In [None]:
!pip install optuna



In [None]:
# Import necessary libraries
import optuna
import pandas as pd
import numpy as np

from sklearn.datasets import load_diabetes
from sklearn.model_selection import train_test_split
from sklearn.preprocessing import StandardScaler
from sklearn.ensemble import RandomForestClassifier
from sklearn.model_selection import cross_val_score




url = "https://raw.githubusercontent.com/jbrownlee/Datasets/master/pima-indians-diabetes.data.csv"
columns = ['Pregnancies', 'Glucose', 'BloodPressure', 'SkinThickness', 'Insulin', 'BMI',
           'DiabetesPedigreeFunction', 'Age', 'Outcome']

# Load the dataset
df = pd.read_csv(url, names=columns)

df.head()

Unnamed: 0,Pregnancies,Glucose,BloodPressure,SkinThickness,Insulin,BMI,DiabetesPedigreeFunction,Age,Outcome
0,6,148,72,35,0,33.6,0.627,50,1
1,1,85,66,29,0,26.6,0.351,31,0
2,8,183,64,0,0,23.3,0.672,32,1
3,1,89,66,23,94,28.1,0.167,21,0
4,0,137,40,35,168,43.1,2.288,33,1


In [None]:



cols_with_missing_vals = ['Glucose', 'BloodPressure', 'SkinThickness', 'Insulin', 'BMI']
df[cols_with_missing_vals] = df[cols_with_missing_vals].replace(0, np.nan)

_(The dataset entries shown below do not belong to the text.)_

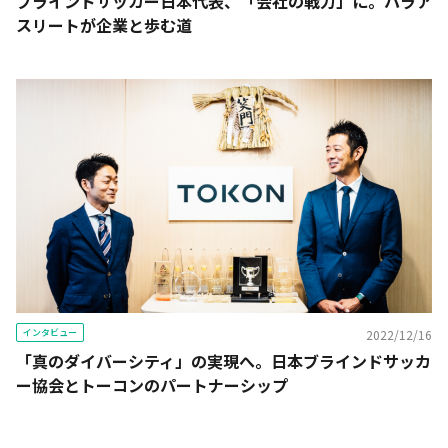
ブラインドサッカー日本代表、「会社の戦力」に。パラア
スリートが企業と歩む道
インタビュー
2022/12/16
「真のダイバーシティ」の実現へ。日本ブラインドサッカ
ー協会とトーコンのパートナーシップ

df.fillna(df.mean(), inplace=True)

print(df.isnull().sum())


Pregnancies                 0
Glucose                     0
BloodPressure               0
SkinThickness               0
Insulin                     0
BMI                         0
DiabetesPedigreeFunction    0
Age                         0
Outcome                     0
dtype: int64


In [None]:

X = df.drop('Outcome', axis=1)
y = df['Outcome']

X_train, X_test, y_train, y_test = train_test_split(X, y, test_size=0.3, random_state=42)


scaler = StandardScaler()
X_train = scaler.fit_transform(X_train)
X_test = scaler.transform(X_test)

print(f'Training set shape: {X_train.shape}')
print(f'Test set shape: {X_test.shape}')

Training set shape: (537, 8)
Test set shape: (231, 8)


In [None]:
def objective(trial):
    n_estimators = trial.suggest_int('n_estimators', 50, 200)
    max_depth = trial.suggest_int('max_depth', 3, 20)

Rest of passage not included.